■ **TASK STATEMENT**
Using the data below, reproduce exactly the lines from the line with "Can I custom order a new Ford directly" to the line with "ontribution(s) alone or", both included; pictures must be dropped.

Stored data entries
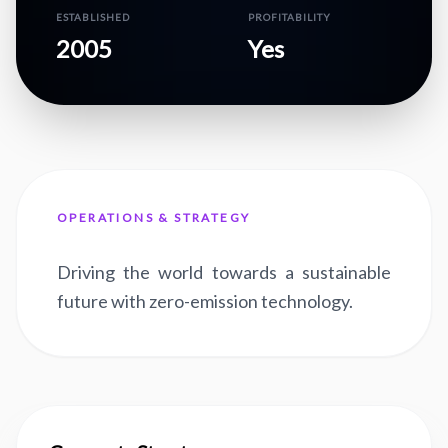
ESTABLISHED
PROFITABILITY
2005
Yes
OPERATIONS & STRATEGY
Driving the world towards a sustainable
future with zero-emission technology.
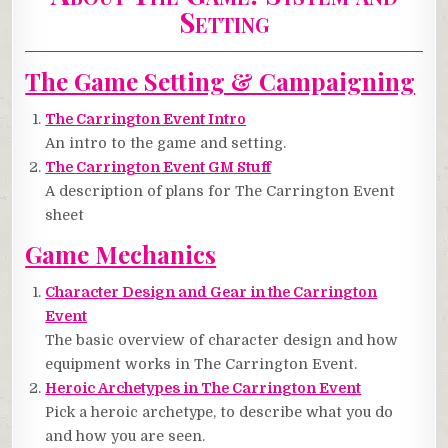
Setting
The Game Setting & Campaigning
The Carrington Event Intro
An intro to the game and setting.
The Carrington Event GM Stuff
A description of plans for The Carrington Event
sheet
Game Mechanics
Character Design and Gear in the Carrington
Event
The basic overview of character design and how
equipment works in The Carrington Event.
Heroic Archetypes in The Carrington Event
Pick a heroic archetype, to describe what you do
and how you are seen.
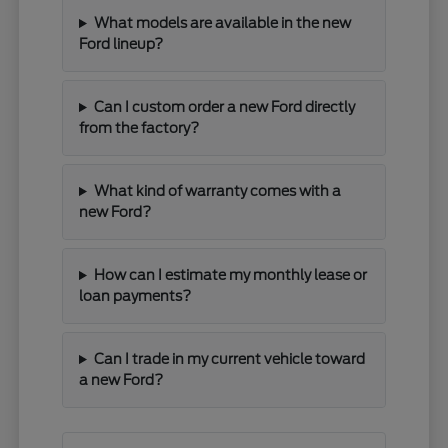
What models are available in the new
Ford lineup?
Can I custom order a new Ford directly
from the factory?
What kind of warranty comes with a
new Ford?
How can I estimate my monthly lease or
loan payments?
Can I trade in my current vehicle toward
a new Ford?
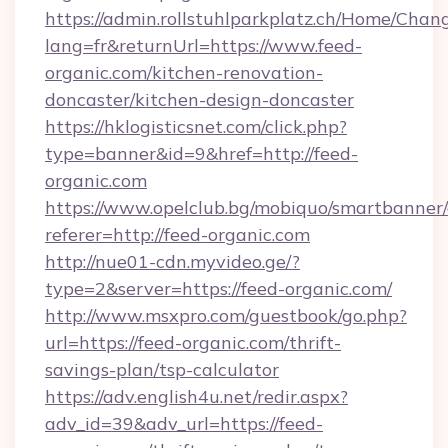
https://admin.rollstuhlparkplatz.ch/Home/Chan
lang=fr&returnUrl=https://www.feed-
organic.com/kitchen-renovation-
doncaster/kitchen-design-doncaster
https://hklogisticsnet.com/click.php?
type=banner&id=9&href=http://feed-
organic.com
https://www.opelclub.bg/mobiquo/smartbanner/
referer=http://feed-organic.com
http://nue01-cdn.myvideo.ge/?
type=2&server=https://feed-organic.com/
http://www.msxpro.com/guestbook/go.php?
url=https://feed-organic.com/thrift-
savings-plan/tsp-calculator
https://adv.english4u.net/redir.aspx?
adv_id=39&adv_url=https://feed-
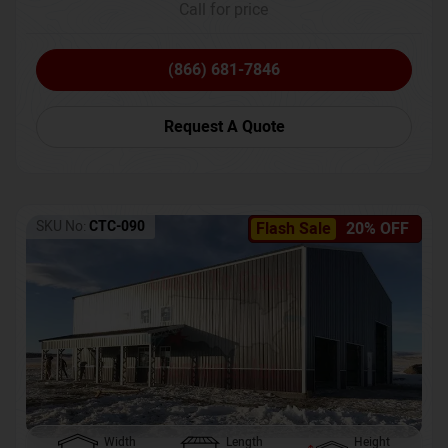
Call for price
(866) 681-7846
Request A Quote
SKU No:
CTC-090
Flash Sale
20% OFF
Width
Length
Height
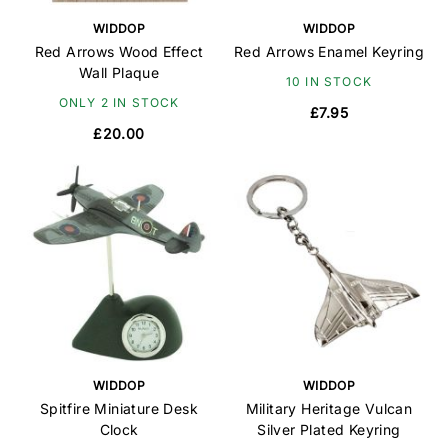
WIDDOP
WIDDOP
Red Arrows Wood Effect
Red Arrows Enamel Keyring
Wall Plaque
10 IN STOCK
ONLY 2 IN STOCK
£7.95
£20.00
WIDDOP
WIDDOP
Spitfire Miniature Desk
Military Heritage Vulcan
Clock
Silver Plated Keyring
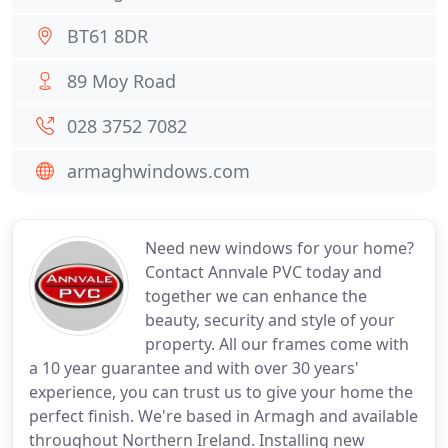
BT61 8DR
89 Moy Road
028 3752 7082
armaghwindows.com
Need new windows for your home?
Contact Annvale PVC today and
together we can enhance the
beauty, security and style of your
property. All our frames come with
a 10 year guarantee and with over 30 years'
experience, you can trust us to give your home the
perfect finish. We're based in Armagh and available
throughout Northern Ireland. Installing new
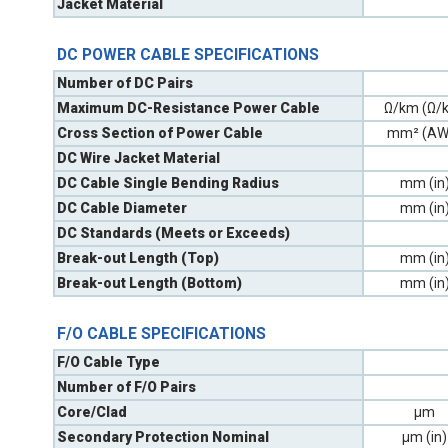
Jacket Material
DC POWER CABLE SPECIFICATIONS
Number of DC Pairs
Maximum DC-Resistance Power Cable
Ω/km (Ω/k
Cross Section of Power Cable
mm² (AW
DC Wire Jacket Material
DC Cable Single Bending Radius
mm (in
DC Cable Diameter
mm (in
DC Standards (Meets or Exceeds)
Break-out Length (Top)
mm (in
Break-out Length (Bottom)
mm (in
F/O CABLE SPECIFICATIONS
F/O Cable Type
Number of F/O Pairs
Core/Clad
µm
Secondary Protection Nominal
µm (in)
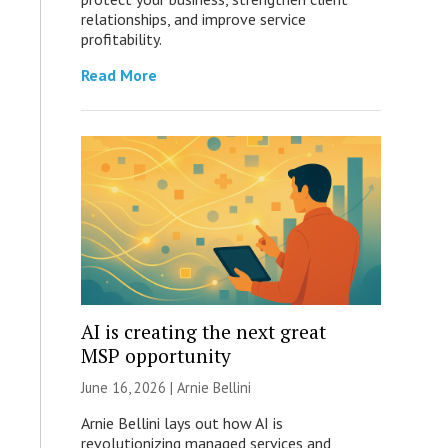
relationships, and improve service
profitability.
Read More
AI is creating the next great
MSP opportunity
June 16, 2026 | Arnie Bellini
Arnie Bellini lays out how AI is
revolutionizing managed services and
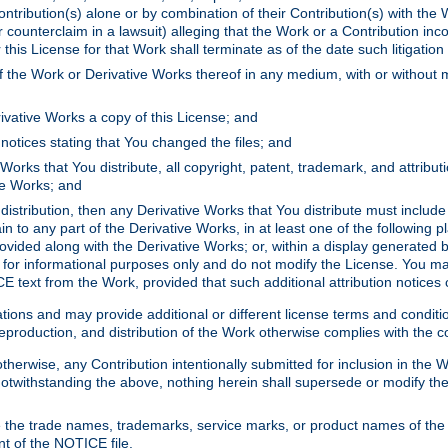
ontribution(s) alone or by combination of their Contribution(s) with the 
or counterclaim in a lawsuit) alleging that the Work or a Contribution in
is License for that Work shall terminate as of the date such litigation i
 the Work or Derivative Works thereof in any medium, with or without m
ivative Works a copy of this License; and
notices stating that You changed the files; and
Works that You distribute, all copyright, patent, trademark, and attribu
ive Works; and
s distribution, then any Derivative Works that You distribute must includ
n to any part of the Derivative Works, in at least one of the following pl
ovided along with the Derivative Works; or, within a display generated b
 for informational purposes only and do not modify the License. You ma
E text from the Work, provided that such additional attribution notices
ns and may provide additional or different license terms and conditions 
roduction, and distribution of the Work otherwise complies with the con
otherwise, any Contribution intentionally submitted for inclusion in the
s. Notwithstanding the above, nothing herein shall supersede or modify
 the trade names, trademarks, service marks, or product names of the 
nt of the NOTICE file.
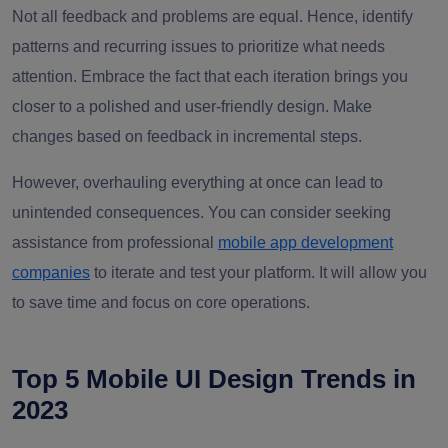
Not all feedback and problems are equal. Hence, identify
patterns and recurring issues to prioritize what needs
attention. Embrace the fact that each iteration brings you
closer to a polished and user-friendly design. Make
changes based on feedback in incremental steps.
However, overhauling everything at once can lead to
unintended consequences. You can consider seeking
assistance from professional
mobile app development
companies
to iterate and test your platform. It will allow you
to save time and focus on core operations.
Top 5 Mobile UI Design Trends in
2023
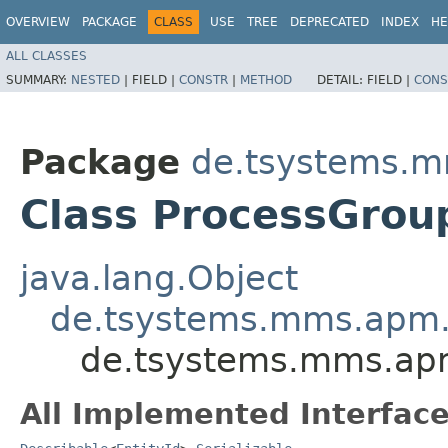
OVERVIEW
PACKAGE
CLASS
USE
TREE
DEPRECATED
INDEX
HE
ALL CLASSES
SUMMARY:
NESTED
|
FIELD |
CONSTR
|
METHOD
DETAIL:
FIELD |
CONS
Package
de.tsystems.m
Class ProcessGrou
java.lang.Object
de.tsystems.mms.apm.p
de.tsystems.mms.apm
All Implemented Interface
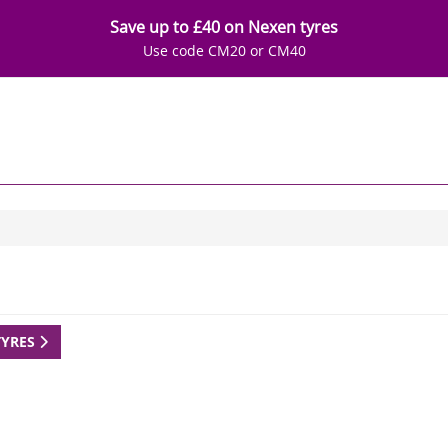
Save up to £40 on Nexen tyres
Use code CM20 or CM40
TYRES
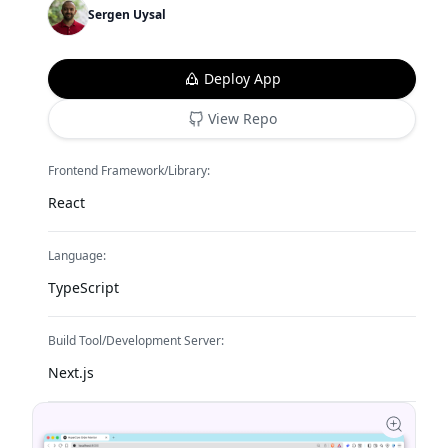
Sergen Uysal
Deploy App
View Repo
Frontend Framework/Library:
React
Language:
TypeScript
Build Tool/Development Server:
Next.js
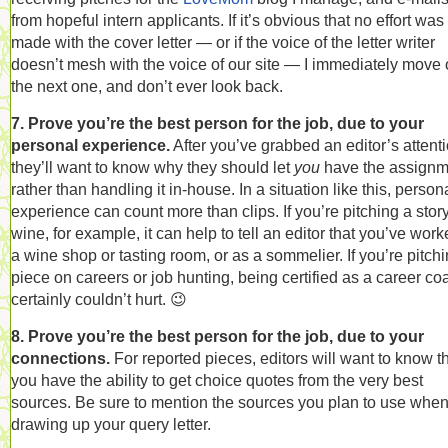
from hopeful intern applicants. If it’s obvious that no effort was
made with the cover letter — or if the voice of the letter writer
doesn’t mesh with the voice of our site — I immediately move 
the next one, and don’t ever look back.
7. Prove you’re the best person for the job, due to your
personal experience.
After you’ve grabbed an editor’s attenti
they’ll want to know why they should let
you
have the assignm
rather than handling it in-house. In a situation like this, person
experience can count more than clips. If you’re pitching a stor
wine, for example, it can help to tell an editor that you’ve work
a wine shop or tasting room, or as a sommelier. If you’re pitch
piece on careers or job hunting, being certified as a career co
certainly couldn’t hurt. 😉
8. Prove you’re the best person for the job, due to your
connections.
For reported pieces, editors will want to know t
you have the ability to get choice quotes from the very best
sources. Be sure to mention the sources you plan to use whe
drawing up your query letter.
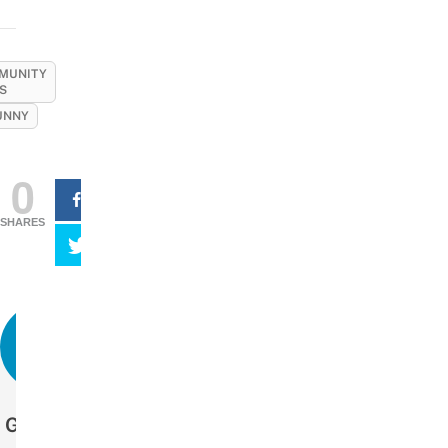
MUNITY
S
UNNY
0
SHARES
Get more stories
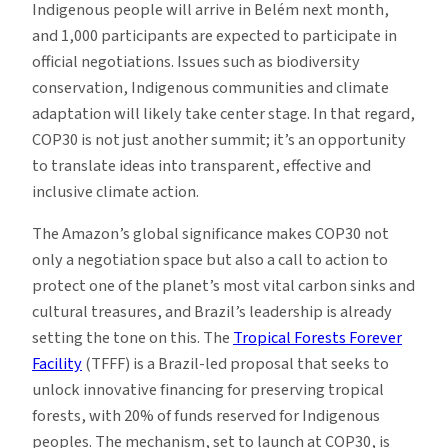
Indigenous people will arrive in Belém next month,
and 1,000 participants are expected to participate in
official negotiations. Issues such as biodiversity
conservation, Indigenous communities and climate
adaptation will likely take center stage. In that regard,
COP30 is not just another summit; it’s an opportunity
to translate ideas into transparent, effective and
inclusive climate action.
The Amazon’s global significance makes COP30 not
only a negotiation space but also a call to action to
protect one of the planet’s most vital carbon sinks and
cultural treasures, and Brazil’s leadership is already
setting the tone on this. The
Tropical Forests Forever
Facility
(TFFF) is a Brazil-led proposal that seeks to
unlock innovative financing for preserving tropical
forests, with 20% of funds reserved for Indigenous
peoples. The mechanism, set to launch at COP30, is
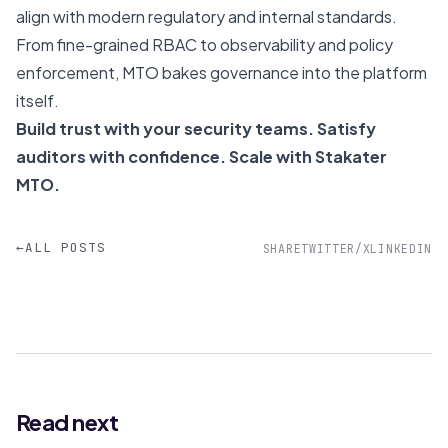
align with modern regulatory and internal standards.
From fine-grained RBAC to observability and policy
enforcement, MTO bakes governance into the platform
itself.
Build trust with your security teams. Satisfy
auditors with confidence. Scale with Stakater
MTO.
←
ALL POSTS
SHARE
TWITTER/X
LINKEDIN
Read next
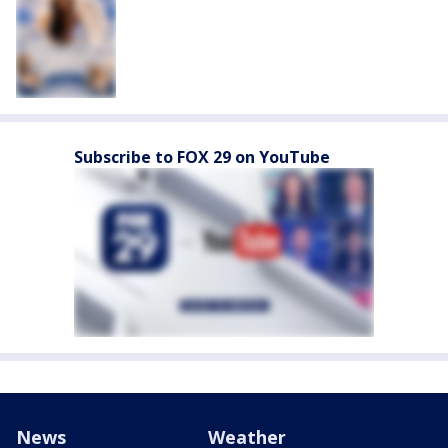
Subscribe to FOX 29 on YouTube
News
Weather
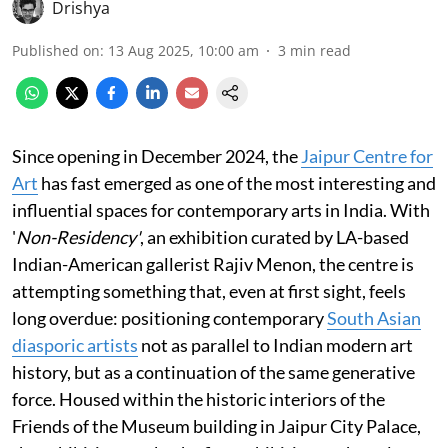
Drishya
Published on
:
13 Aug 2025, 10:00 am
3
min read
Since opening in December 2024, the
Jaipur Centre for
Art
has fast emerged as one of the most interesting and
influential spaces for contemporary arts in India. With
'
Non-Residency'
, an exhibition curated by LA-based
Indian-American gallerist Rajiv Menon, the centre is
attempting something that, even at first sight, feels
long overdue: positioning contemporary
South Asian
diasporic artists
not as parallel to Indian modern art
history, but as a continuation of the same generative
force. Housed within the historic interiors of the
Friends of the Museum building in Jaipur City Palace,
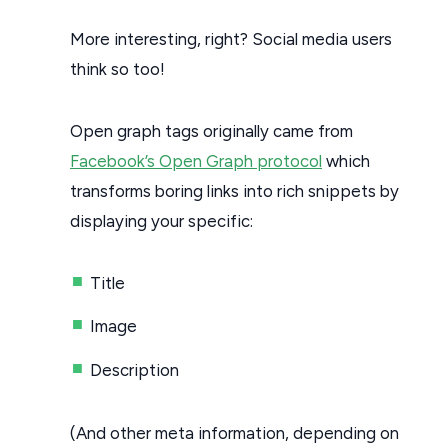
More interesting, right? Social media users
think so too!
Open graph tags originally came from
Facebook’s Open Graph protocol
which
transforms boring links into rich snippets by
displaying your specific:
Title
Image
Description
(And other meta information, depending on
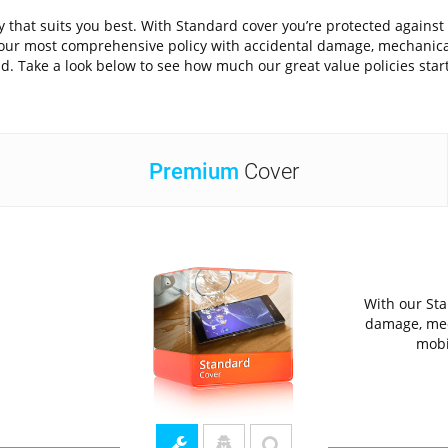
icy that suits you best. With Standard cover you’re protected ag
is our most comprehensive policy with accidental damage, mechanic
d. Take a look below to see how much our great value policies star
Premium
Cover
With our Sta
damage, mec
mobi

■ **RESPONSE AREA**
Can I custom order a new Ford directly
from the factory?
What kind of warranty comes with a
new Ford?
How can I estimate my monthly lease or
loan payments?
Can I trade in my current vehicle toward
a new Ford?
https://admin.rollstuhlparkplatz.ch/Home/Chan
lang=fr&returnUrl=https://www.feed-
organic.com/kitchen-renovation-
doncaster/kitchen-design-doncaster
https://hklogisticsnet.com/click.php?
type=banner&id=9&href=http://feed-
organic.com
https://www.opelclub.bg/mobiquo/smartbanner/
referer=http://feed-organic.com
http://nue01-cdn.myvideo.ge/?
type=2&server=https://feed-organic.com/
http://www.msxpro.com/guestbook/go.php?
url=https://feed-organic.com/thrift-
savings-plan/tsp-calculator
https://adv.english4u.net/redir.aspx?
adv_id=39&adv_url=https://feed-
Call for price
(866) 681-7846
Request A Quote
SKU No:
CTC-090
Flash Sale
20% OFF
Width
Length
Height
WIDDOP
WIDDOP
Red Arrows Wood Effect
Red Arrows Enamel Keyring
Wall Plaque
10 IN STOCK
ONLY 2 IN STOCK
£7.95
£20.00
WIDDOP
WIDDOP
Spitfire Miniature Desk
Military Heritage Vulcan
Clock
Silver Plated Keyring
BT61 8DR
89 Moy Road
028 3752 7082
armaghwindows.com
Need new windows for your home?
Contact Annvale PVC today and
together we can enhance the
beauty, security and style of your
property. All our frames come with
a 10 year guarantee and with over 30 years'
experience, you can trust us to give your home the
perfect finish. We're based in Armagh and available
throughout Northern Ireland. Installing new
Jacket Material
DC POWER CABLE SPECIFICATIONS
Number of DC Pairs
Maximum DC-Resistance Power Cable
Ω/km (Ω/k
Cross Section of Power Cable
mm² (AW
DC Wire Jacket Material
DC Cable Single Bending Radius
mm (in
DC Cable Diameter
mm (in
DC Standards (Meets or Exceeds)
Break-out Length (Top)
mm (in
Break-out Length (Bottom)
mm (in
F/O CABLE SPECIFICATIONS
F/O Cable Type
Number of F/O Pairs
Core/Clad
µm
Secondary Protection Nominal
µm (in)
relationships, and improve service
profitability.
Read More
AI is creating the next great
MSP opportunity
June 16, 2026 | Arnie Bellini
Arnie Bellini lays out how AI is
revolutionizing managed services and
ontribution(s) alone or by combination of their Contribution(s) with the 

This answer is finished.